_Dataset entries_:
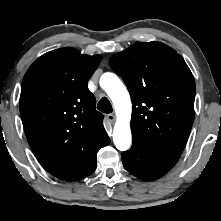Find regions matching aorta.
<instances>
[{
	"mask_svg": "<svg viewBox=\"0 0 221 221\" xmlns=\"http://www.w3.org/2000/svg\"><path fill=\"white\" fill-rule=\"evenodd\" d=\"M100 85L112 100L117 116L113 132L114 144L118 150L126 151L130 148L132 142L130 95L121 80L113 73L103 74Z\"/></svg>",
	"mask_w": 221,
	"mask_h": 221,
	"instance_id": "762f6f07",
	"label": "aorta"
}]
</instances>
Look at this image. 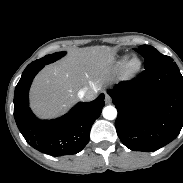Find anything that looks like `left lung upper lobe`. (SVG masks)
I'll return each instance as SVG.
<instances>
[{
  "label": "left lung upper lobe",
  "mask_w": 183,
  "mask_h": 183,
  "mask_svg": "<svg viewBox=\"0 0 183 183\" xmlns=\"http://www.w3.org/2000/svg\"><path fill=\"white\" fill-rule=\"evenodd\" d=\"M135 50L144 57L145 69L156 68L166 64L174 63L171 57L161 54L150 45H142Z\"/></svg>",
  "instance_id": "5c2ea615"
}]
</instances>
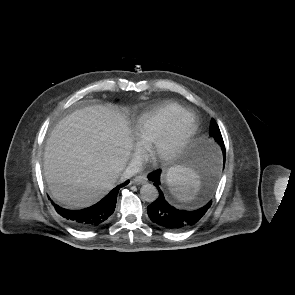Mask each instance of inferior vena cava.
<instances>
[{"label": "inferior vena cava", "instance_id": "1", "mask_svg": "<svg viewBox=\"0 0 295 295\" xmlns=\"http://www.w3.org/2000/svg\"><path fill=\"white\" fill-rule=\"evenodd\" d=\"M142 170V164L140 161L132 160L126 169L124 170L122 177L123 179H128L133 175L139 173Z\"/></svg>", "mask_w": 295, "mask_h": 295}]
</instances>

_Instructions to follow_:
Nothing but the lines from the one that holds "Mask each instance of inferior vena cava." through the end of the data should appear, written out exactly, without pictures.

_Response_:
Mask each instance of inferior vena cava.
<instances>
[{"label": "inferior vena cava", "instance_id": "1", "mask_svg": "<svg viewBox=\"0 0 295 295\" xmlns=\"http://www.w3.org/2000/svg\"><path fill=\"white\" fill-rule=\"evenodd\" d=\"M142 170V164L140 161L132 160L126 169L124 170L122 177L123 179H128L133 175L139 173Z\"/></svg>", "mask_w": 295, "mask_h": 295}]
</instances>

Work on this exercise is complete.